Il faut croire que cette saison de MotoGP ne s’annonce décidément pas simple pour les teams satellites. Non seulement ils vont devoir résister à une déferlante rouge sous forme d’une GP15 bien née et aidée par le règlement mais, en plus, le dernier arrivé Suzuki est déjà dans leurs pattes. Aleix Espargaro est ainsi déjà dans un bon rythme et n’a de cesse de progresser tout comme un équipier Maverick Vinales qui sera aussi dans la première partie du classement une fois le métier rentré. Mais pour le moment, l’aîné d’un Pol qui pourrait bien être sa première victime frappe aux portes du top 5 tout en étant déjà convaincu de jouer au moins le huitième rang en toute circonstance. 
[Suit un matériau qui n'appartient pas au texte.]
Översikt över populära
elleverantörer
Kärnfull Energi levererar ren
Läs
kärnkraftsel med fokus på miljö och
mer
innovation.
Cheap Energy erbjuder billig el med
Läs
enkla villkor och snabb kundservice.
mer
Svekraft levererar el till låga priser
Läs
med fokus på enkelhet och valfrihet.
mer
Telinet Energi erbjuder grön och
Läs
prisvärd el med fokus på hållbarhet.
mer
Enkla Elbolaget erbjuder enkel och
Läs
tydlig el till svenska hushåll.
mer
Elle mûrit, incontestablement, cette GSX-RR qui, pourtant, de l’aveu même de ses servants, manque encore de puissance. Mais pour l’homogénéité du châssis et la cohésion de l’équipe, on est sur la très bonne voie, si bien que l’Espagnol peut regarder l’avenir avec avidité : aujourd’hui à Sepang, il a signé un 2’00.409 au tour qui ne le place pas si loin du leader Marc Marquez : « jour après jour, nous réduisons l’écart avec les pilotes de pointe et nous pouvons être fier de ça » a commenté Aleix. « Le rythme lors des longs runs n’est pas si mauvais et nous progressons toujours. Nous sommes un petit peu mieux en moteur que lors du premier tests ici, avec un peu plus de couple et une vitesse de pointe légèrement améliorée. Et puis je me sens de mieux en mieux sur la moto, je joue plus avec la limite. Il ne faudrait un moteur plus puissant, mais il nous faut rester patient. Tout le monde va vite ici, et je suis plus rapide. Nous sommes sur la bonne voie. » 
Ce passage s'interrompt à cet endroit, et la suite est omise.